Segment Start: Material provided

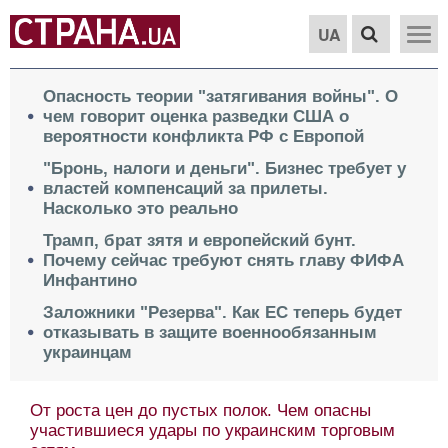
UA
Опасность теории "затягивания войны". О
чем говорит оценка разведки США о
вероятности конфликта РФ с Европой
"Бронь, налоги и деньги". Бизнес требует у
властей компенсаций за прилеты.
Насколько это реально
Трамп, брат зятя и европейский бунт.
Почему сейчас требуют снять главу ФИФА
Инфантино
Заложники "Резерва". Как ЕС теперь будет
отказывать в защите военнообязанным
украинцам
От роста цен до пустых полок. Чем опасны
участившиеся удары по украинским торговым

Segment End: Material provided

From the line containing "Трамп, брат зятя и европейский бунт." down to the final line of the data, write out every line exactly; both the first and last of these belong in your answer, and nothing else does.

Трамп, брат зятя и европейский бунт.
Почему сейчас требуют снять главу ФИФА
Инфантино
Заложники "Резерва". Как ЕС теперь будет
отказывать в защите военнообязанным
украинцам
От роста цен до пустых полок. Чем опасны
участившиеся удары по украинским торговым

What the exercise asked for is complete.